- **Goal of the exercise**
Count the lines below that contain the word "Forgot", and give only that number.

--------

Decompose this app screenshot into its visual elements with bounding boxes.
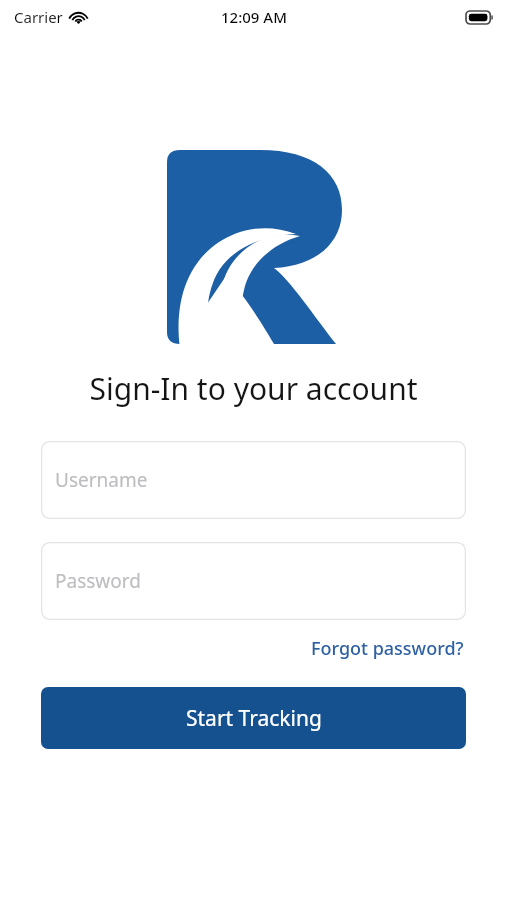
button[interactable]: Password bbox=[41, 542, 466, 620]
staticText: Sign-In to your account bbox=[89, 368, 418, 409]
staticText: Username bbox=[55, 467, 148, 493]
button[interactable]: Start Tracking bbox=[41, 687, 466, 749]
button[interactable]: Username bbox=[41, 441, 466, 519]
staticText: Start Tracking bbox=[186, 704, 322, 733]
staticText: Carrier bbox=[14, 7, 63, 27]
staticText: Forgot password? bbox=[311, 636, 464, 661]
staticText: 12:09 AM bbox=[221, 7, 287, 27]
staticText: Password bbox=[55, 568, 141, 594]
button[interactable]: Forgot password? bbox=[309, 632, 466, 665]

--------

- **Result for this exercise**
2